If anything could make us glad to bear it,
'Twould be the knowledge that You willed to bear it—
Pain—death—the uttermost of human loss.
"Though we forgot You, You will not forget us—
We feel so sure that You will not forget us—
But stay with us until this dream is past.
And so we ask for courage, strength, and pardon—
Especially, I think, we ask for pardon—
And that You'll stand beside us to the last."
What it comes to is the old truth which we have learnt from Foreign Missions—the centre must be converted by the circumference; it is the self-sacrifice of its Mission work abroad which has saved the Church from "fatty degeneration of the heart" at home; it is the growing change of mind among the defenders of our country which must permeate and ennoble the country itself.

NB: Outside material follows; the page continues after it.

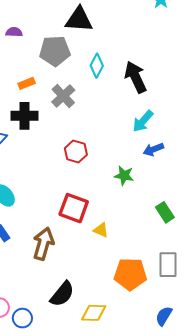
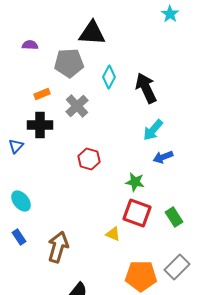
red square: (74, 208) -> (137, 213), moved
gray rectangle: (168, 265) -> (177, 267), turned 45

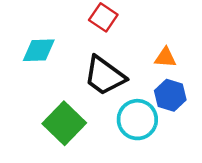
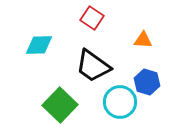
orange triangle: (165, 58) -> (143, 40), moved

Do I look to God? But I could only see Him in Christ, for He says Himself—and it is either the greatest blasphemy or the greatest truth in the world—"I am the Way, the Truth, and the Life: no man cometh unto the Father but by Me."

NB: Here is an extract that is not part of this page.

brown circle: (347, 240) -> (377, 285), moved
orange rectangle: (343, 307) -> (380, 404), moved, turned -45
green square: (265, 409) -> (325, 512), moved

Trafalgar Day, 1915, then, should be not only the turning-point of the world's history, but the inauguration of a new Britain. If the war stopped at this moment, should we really be a changed nation?—would not the old miserable internal disputes break out again?—might we not again be as we were in July, 1914, on the verge of civil war in Ireland, of a revolution among women, and of the greatest industrial strike of modern times? I come back at the end of so many months of the war to the picture which I tried to hold up to London in its first week—"Facing the war is drinking the cup"—"The cup which My Father hath given me, shall I not drink it?" We have to repeat the very words of our Lord Himself.
Have we drunk the cup, and drunk it to its dregs? Only then will the angels come and strengthen us for victory; we shall deserve victory then, and we shall be ready for it, for the cup which we shall drink will be the cup to which the Son of God Himself put His lips, and the courage and fortitude of Gethsemane leads on to the overwhelming victory of Easter Day.
It is then "Our Day" in an even deeper sense than those mean who so rightly ask our alms to-day for those splendid sister societies of St. John and the Red Cross. Of course we shall pour out into their lap, for the sake of our wounded heroes at the Front, all that we can; but it is "Our Day" because it is the day when the nation is tested to the roots of its being. "If thou hadst known, even thou, in the midst of this thy day, the things which belong unto thy peace, but now they are hid from thine eyes." They are not hid from our eyes yet; it is still Our Day; but let it pass, and it has gone for ever.